Wednesday, March 23, 2011

What’s Always Here

Excerpt from Natural Awareness: Guided Meditations and Teachings for Welcoming All Experience by Pema Chödrön:

There are various ways to say what we’re doing here. One of them is uncovering our natural wakefulness or open awareness. Not attaining it or achieving it, but relaxing enough to experience it—to tune into it. What’s always said is like tuning into what’s always here.

When you listen to sounds…

For just a moment, just listen.

Can you hear your heartbeat?

Or feel your heartbeat?

Can you hear your breath?

The idea is that your heart is hopefully always beating. You’re always breathing. But there’s no consciousness of it. In the same way, you’re not conscious of the sounds.

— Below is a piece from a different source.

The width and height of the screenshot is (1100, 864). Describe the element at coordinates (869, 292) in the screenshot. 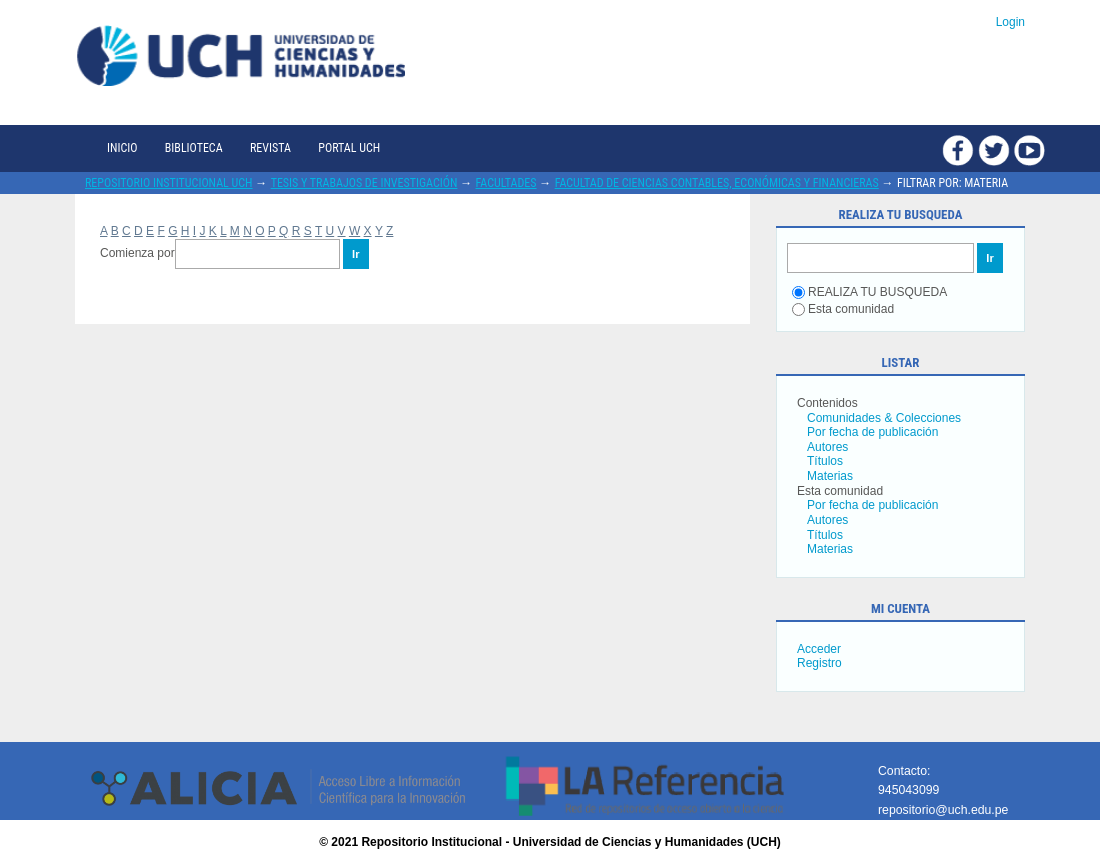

We all know what it’s like to walk a city block or country street — or anywhere — and be so lost in thought that you don’t see anything that’s on that street — just enough to keep you from bumping into people or falling down. But you miss a lot.

So the practice is returning or tuning into this natural ability to be present and see and hear — to be conscious, really. You could call it a practice of being fully conscious as opposed to being unconscious. Which is a pretty typical state. Lost in thought. Wandering away.

The point I’m trying to make is it’s not about acquiring something, but uncovering or tuning into a natural wakefulness, a natural awareness, an open awareness that’s always been here.